> Exercise brief
An exact transcription of every entry is required, with the images left out.
- Opening Delimiter -
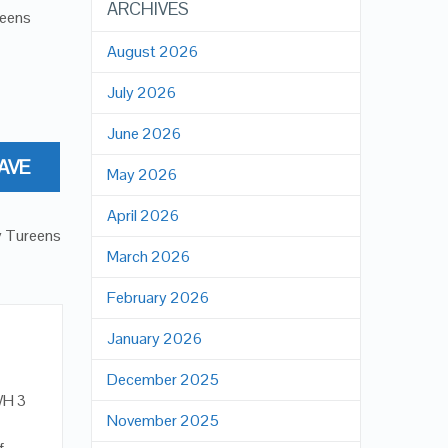
ARCHIVES
reens
August 2026
July 2026
June 2026
AVE
May 2026
April 2026
y Tureens
March 2026
February 2026
January 2026
December 2025
WH 3
November 2025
- Closing Delimiter -
> Response box
ARCHIVES
reens
August 2026
July 2026
June 2026
AVE
May 2026
April 2026
y Tureens
March 2026
February 2026
January 2026
December 2025
WH 3
November 2025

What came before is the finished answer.